─── Provided information
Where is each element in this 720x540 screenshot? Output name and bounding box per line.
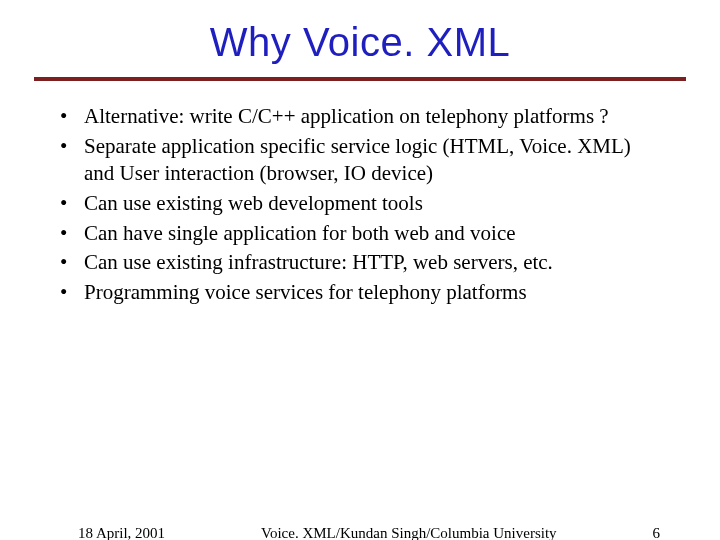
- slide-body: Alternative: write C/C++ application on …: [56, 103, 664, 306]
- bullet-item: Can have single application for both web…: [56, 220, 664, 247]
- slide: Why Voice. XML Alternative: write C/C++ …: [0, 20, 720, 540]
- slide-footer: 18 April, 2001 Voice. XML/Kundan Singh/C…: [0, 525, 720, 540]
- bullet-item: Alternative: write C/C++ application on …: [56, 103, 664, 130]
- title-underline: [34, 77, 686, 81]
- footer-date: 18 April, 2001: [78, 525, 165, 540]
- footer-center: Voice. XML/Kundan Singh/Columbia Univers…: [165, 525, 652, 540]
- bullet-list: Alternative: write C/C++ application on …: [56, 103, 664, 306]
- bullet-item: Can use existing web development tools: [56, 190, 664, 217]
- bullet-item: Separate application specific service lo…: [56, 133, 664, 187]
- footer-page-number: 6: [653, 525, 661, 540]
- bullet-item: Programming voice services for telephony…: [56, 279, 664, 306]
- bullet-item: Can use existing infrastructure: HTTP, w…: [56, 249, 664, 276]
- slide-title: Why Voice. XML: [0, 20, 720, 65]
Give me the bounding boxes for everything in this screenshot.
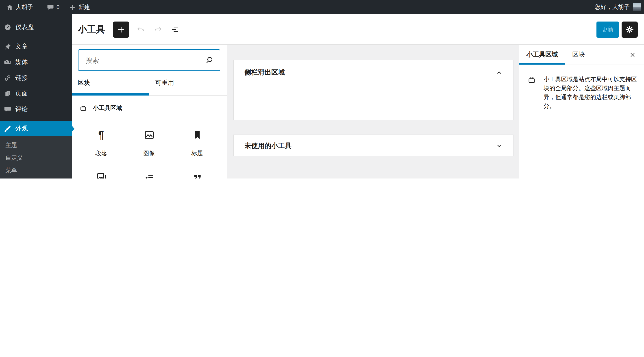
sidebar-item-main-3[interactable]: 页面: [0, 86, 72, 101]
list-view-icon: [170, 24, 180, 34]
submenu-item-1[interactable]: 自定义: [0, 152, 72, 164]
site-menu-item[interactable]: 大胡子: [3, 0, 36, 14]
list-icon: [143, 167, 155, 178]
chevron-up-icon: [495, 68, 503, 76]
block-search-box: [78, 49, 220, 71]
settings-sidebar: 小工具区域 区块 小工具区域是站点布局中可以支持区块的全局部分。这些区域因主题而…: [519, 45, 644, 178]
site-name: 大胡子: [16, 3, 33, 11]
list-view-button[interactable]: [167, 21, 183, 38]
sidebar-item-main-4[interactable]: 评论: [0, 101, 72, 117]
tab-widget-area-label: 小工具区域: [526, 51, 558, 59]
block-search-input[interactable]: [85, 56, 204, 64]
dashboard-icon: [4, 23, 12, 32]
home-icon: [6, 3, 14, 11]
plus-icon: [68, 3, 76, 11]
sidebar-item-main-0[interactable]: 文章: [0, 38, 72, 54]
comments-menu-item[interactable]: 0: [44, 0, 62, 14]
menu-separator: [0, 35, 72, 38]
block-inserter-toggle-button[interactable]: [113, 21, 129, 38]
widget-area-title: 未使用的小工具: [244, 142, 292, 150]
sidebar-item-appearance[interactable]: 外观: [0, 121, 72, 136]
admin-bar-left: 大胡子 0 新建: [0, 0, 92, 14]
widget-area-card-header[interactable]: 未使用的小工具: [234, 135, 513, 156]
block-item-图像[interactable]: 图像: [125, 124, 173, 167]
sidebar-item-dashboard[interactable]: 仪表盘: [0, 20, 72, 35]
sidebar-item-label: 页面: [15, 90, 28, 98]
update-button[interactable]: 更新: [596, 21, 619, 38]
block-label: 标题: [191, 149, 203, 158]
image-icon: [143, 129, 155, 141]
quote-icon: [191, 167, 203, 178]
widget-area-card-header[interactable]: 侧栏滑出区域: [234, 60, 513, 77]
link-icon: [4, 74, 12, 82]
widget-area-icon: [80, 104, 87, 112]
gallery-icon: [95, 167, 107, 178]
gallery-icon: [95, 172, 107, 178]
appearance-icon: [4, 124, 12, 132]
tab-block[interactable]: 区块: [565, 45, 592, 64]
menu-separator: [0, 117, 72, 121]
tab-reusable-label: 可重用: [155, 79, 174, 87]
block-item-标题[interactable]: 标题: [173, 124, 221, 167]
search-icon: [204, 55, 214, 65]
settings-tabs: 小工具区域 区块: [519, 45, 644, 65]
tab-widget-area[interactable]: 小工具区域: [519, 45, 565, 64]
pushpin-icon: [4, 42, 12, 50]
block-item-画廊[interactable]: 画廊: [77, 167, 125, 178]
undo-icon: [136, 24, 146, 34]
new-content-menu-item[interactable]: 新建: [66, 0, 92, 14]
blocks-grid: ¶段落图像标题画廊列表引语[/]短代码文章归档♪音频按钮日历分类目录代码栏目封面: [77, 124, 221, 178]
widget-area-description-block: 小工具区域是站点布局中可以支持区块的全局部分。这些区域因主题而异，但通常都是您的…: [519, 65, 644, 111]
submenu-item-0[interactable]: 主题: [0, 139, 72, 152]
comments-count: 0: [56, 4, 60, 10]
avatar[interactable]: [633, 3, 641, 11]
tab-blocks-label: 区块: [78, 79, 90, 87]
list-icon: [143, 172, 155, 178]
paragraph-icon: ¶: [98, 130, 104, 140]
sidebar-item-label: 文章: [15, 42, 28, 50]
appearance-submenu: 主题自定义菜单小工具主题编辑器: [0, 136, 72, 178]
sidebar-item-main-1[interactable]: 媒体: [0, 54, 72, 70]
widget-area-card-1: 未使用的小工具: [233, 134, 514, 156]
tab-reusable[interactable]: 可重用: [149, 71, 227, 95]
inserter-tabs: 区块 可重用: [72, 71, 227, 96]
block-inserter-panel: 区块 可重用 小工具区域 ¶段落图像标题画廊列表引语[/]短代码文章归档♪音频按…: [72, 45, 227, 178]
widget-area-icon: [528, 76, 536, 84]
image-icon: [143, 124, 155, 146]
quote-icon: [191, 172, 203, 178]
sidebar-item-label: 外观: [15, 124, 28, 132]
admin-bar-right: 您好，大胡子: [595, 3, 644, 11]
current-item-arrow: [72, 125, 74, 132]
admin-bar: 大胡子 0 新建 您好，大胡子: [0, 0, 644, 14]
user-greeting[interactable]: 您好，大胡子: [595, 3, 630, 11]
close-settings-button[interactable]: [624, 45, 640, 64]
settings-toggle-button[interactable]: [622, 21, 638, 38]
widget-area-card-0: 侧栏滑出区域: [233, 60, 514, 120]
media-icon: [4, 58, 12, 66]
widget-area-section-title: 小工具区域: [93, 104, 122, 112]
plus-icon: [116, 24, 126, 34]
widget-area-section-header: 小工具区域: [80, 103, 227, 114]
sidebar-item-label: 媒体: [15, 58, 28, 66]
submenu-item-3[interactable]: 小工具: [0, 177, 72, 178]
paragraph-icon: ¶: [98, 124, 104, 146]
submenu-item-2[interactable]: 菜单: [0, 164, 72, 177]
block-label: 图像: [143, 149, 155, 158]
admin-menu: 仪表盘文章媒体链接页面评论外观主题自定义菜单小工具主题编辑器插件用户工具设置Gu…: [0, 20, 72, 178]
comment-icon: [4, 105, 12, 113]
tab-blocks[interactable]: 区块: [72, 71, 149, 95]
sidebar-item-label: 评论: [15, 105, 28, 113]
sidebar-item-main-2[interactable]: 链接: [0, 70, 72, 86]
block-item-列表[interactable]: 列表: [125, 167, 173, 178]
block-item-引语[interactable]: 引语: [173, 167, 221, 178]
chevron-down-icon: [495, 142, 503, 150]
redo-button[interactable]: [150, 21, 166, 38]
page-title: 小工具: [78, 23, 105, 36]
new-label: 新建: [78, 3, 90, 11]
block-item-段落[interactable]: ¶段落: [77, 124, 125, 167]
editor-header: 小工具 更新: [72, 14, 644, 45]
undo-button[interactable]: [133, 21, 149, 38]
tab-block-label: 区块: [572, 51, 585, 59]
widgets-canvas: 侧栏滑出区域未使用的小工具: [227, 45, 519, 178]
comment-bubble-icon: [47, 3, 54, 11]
──────
* **Your instructions**: Wherever the string "bounding" appears in the listing above, show the whole line.

* **Solved problem**:
Where is each element in this 720x540 screenshot? Output name and bounding box per line.
Give me the bounding boxes for everything in this screenshot.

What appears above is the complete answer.